> **About this task**
Each entry must be reproduced precisely as it stands.

** Opening Information given block **

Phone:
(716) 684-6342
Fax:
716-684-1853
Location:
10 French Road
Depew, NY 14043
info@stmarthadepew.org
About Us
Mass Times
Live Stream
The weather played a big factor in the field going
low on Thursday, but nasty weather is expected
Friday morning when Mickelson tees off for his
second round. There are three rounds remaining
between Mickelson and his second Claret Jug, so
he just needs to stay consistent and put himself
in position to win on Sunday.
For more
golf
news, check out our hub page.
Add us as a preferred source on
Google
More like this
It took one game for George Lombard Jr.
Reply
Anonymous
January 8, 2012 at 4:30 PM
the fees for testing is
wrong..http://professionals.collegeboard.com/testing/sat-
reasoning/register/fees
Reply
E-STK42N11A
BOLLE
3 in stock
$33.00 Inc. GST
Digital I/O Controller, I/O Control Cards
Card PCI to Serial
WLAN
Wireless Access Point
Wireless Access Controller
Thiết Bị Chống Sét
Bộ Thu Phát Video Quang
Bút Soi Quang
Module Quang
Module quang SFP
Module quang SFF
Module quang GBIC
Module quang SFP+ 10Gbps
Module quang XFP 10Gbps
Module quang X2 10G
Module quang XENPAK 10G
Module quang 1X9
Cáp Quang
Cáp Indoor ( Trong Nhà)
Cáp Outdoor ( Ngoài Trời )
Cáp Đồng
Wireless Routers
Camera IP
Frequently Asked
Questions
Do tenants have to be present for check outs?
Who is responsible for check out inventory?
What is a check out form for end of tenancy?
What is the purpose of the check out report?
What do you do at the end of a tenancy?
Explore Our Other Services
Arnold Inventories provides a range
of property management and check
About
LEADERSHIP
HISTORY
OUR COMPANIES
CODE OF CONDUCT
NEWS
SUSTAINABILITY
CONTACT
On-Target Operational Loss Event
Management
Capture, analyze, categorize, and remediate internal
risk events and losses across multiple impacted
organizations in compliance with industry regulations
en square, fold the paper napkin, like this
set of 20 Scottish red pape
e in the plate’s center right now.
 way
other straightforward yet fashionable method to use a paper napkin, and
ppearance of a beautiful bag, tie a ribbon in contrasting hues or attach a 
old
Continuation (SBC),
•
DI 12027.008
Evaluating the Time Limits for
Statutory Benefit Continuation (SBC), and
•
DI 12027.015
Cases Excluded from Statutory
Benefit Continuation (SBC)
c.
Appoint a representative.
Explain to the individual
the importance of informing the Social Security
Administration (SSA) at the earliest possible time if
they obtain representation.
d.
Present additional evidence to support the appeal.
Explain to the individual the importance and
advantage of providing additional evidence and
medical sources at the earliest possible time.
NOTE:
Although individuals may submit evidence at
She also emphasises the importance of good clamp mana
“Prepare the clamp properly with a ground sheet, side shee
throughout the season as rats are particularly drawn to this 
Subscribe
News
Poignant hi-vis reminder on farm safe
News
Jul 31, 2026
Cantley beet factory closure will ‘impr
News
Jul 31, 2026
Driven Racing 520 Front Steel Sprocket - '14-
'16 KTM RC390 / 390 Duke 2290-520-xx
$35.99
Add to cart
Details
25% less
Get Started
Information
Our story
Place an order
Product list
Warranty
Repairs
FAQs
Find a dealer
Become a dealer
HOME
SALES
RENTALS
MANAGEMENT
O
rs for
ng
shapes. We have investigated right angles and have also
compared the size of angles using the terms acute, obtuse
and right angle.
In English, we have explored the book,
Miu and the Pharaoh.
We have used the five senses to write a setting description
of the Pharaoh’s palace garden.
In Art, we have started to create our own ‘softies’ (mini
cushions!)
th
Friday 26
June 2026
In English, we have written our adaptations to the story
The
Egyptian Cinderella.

** Closing Information given block **

> **Answer box**
Phone:
(716) 684-6342
Fax:
716-684-1853
Location:
10 French Road
Depew, NY 14043
info@stmarthadepew.org
About Us
Mass Times
Live Stream
The weather played a big factor in the field going
low on Thursday, but nasty weather is expected
Friday morning when Mickelson tees off for his
second round. There are three rounds remaining
between Mickelson and his second Claret Jug, so
he just needs to stay consistent and put himself
in position to win on Sunday.
For more
golf
news, check out our hub page.
Add us as a preferred source on
Google
More like this
It took one game for George Lombard Jr.
Reply
Anonymous
January 8, 2012 at 4:30 PM
the fees for testing is
wrong..http://professionals.collegeboard.com/testing/sat-
reasoning/register/fees
Reply
E-STK42N11A
BOLLE
3 in stock
$33.00 Inc. GST
Digital I/O Controller, I/O Control Cards
Card PCI to Serial
WLAN
Wireless Access Point
Wireless Access Controller
Thiết Bị Chống Sét
Bộ Thu Phát Video Quang
Bút Soi Quang
Module Quang
Module quang SFP
Module quang SFF
Module quang GBIC
Module quang SFP+ 10Gbps
Module quang XFP 10Gbps
Module quang X2 10G
Module quang XENPAK 10G
Module quang 1X9
Cáp Quang
Cáp Indoor ( Trong Nhà)
Cáp Outdoor ( Ngoài Trời )
Cáp Đồng
Wireless Routers
Camera IP
Frequently Asked
Questions
Do tenants have to be present for check outs?
Who is responsible for check out inventory?
What is a check out form for end of tenancy?
What is the purpose of the check out report?
What do you do at the end of a tenancy?
Explore Our Other Services
Arnold Inventories provides a range
of property management and check
About
LEADERSHIP
HISTORY
OUR COMPANIES
CODE OF CONDUCT
NEWS
SUSTAINABILITY
CONTACT
On-Target Operational Loss Event
Management
Capture, analyze, categorize, and remediate internal
risk events and losses across multiple impacted
organizations in compliance with industry regulations
en square, fold the paper napkin, like this
set of 20 Scottish red pape
e in the plate’s center right now.
 way
other straightforward yet fashionable method to use a paper napkin, and
ppearance of a beautiful bag, tie a ribbon in contrasting hues or attach a 
old
Continuation (SBC),
•
DI 12027.008
Evaluating the Time Limits for
Statutory Benefit Continuation (SBC), and
•
DI 12027.015
Cases Excluded from Statutory
Benefit Continuation (SBC)
c.
Appoint a representative.
Explain to the individual
the importance of informing the Social Security
Administration (SSA) at the earliest possible time if
they obtain representation.
d.
Present additional evidence to support the appeal.
Explain to the individual the importance and
advantage of providing additional evidence and
medical sources at the earliest possible time.
NOTE:
Although individuals may submit evidence at
She also emphasises the importance of good clamp mana
“Prepare the clamp properly with a ground sheet, side shee
throughout the season as rats are particularly drawn to this 
Subscribe
News
Poignant hi-vis reminder on farm safe
News
Jul 31, 2026
Cantley beet factory closure will ‘impr
News
Jul 31, 2026
Driven Racing 520 Front Steel Sprocket - '14-
'16 KTM RC390 / 390 Duke 2290-520-xx
$35.99
Add to cart
Details
25% less
Get Started
Information
Our story
Place an order
Product list
Warranty
Repairs
FAQs
Find a dealer
Become a dealer
HOME
SALES
RENTALS
MANAGEMENT
O
rs for
ng
shapes. We have investigated right angles and have also
compared the size of angles using the terms acute, obtuse
and right angle.
In English, we have explored the book,
Miu and the Pharaoh.
We have used the five senses to write a setting description
of the Pharaoh’s palace garden.
In Art, we have started to create our own ‘softies’ (mini
cushions!)
th
Friday 26
June 2026
In English, we have written our adaptations to the story
The
Egyptian Cinderella.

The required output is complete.